Trade unions are being prevented from inplementing democratic decisions of their members by employers applying and winning court injunctions based on minor technical errors.

The Bill seeks to amend the Trade Union & Labour Relations (Consolidation Act) 1992 by extending the protections offered by Section 232B relating to small, accidental errors by introducing 5 main improvements.

1. Small accidental failures in ballots will be disregarded.
2. Small accidental failures in notices will be disregarded.
3. Minor errors in the information about the result of a ballot will be
4. Forensic examination of procedures will end and be replaced with
    the concept of ‘substantial compliance’
5. The burden of proof in injunctions will shift so that evidence will be
    required that ‘substantial complaince’ has not taken place.

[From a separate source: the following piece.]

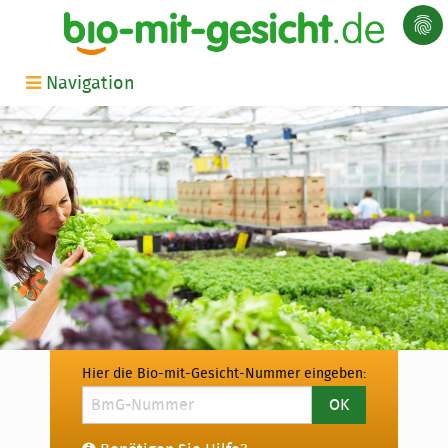
Navigation
Hier die Bio-mit-Gesicht-Nummer eingeben:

We have seen in the last year a succession of disputes where employers have been able to exploit loopholes in the law by using minor technical errors in a trade union ballot to thwart the democratic wishes of trade unionists from taking strike action.

This resort to the courts by some employers is bringing current trade union and labour relations law into disrepute and undermining the good industrial relations which are the norm in this country. This cannot be right and that’s why I will support this Bill and the lobby of Parliament next month.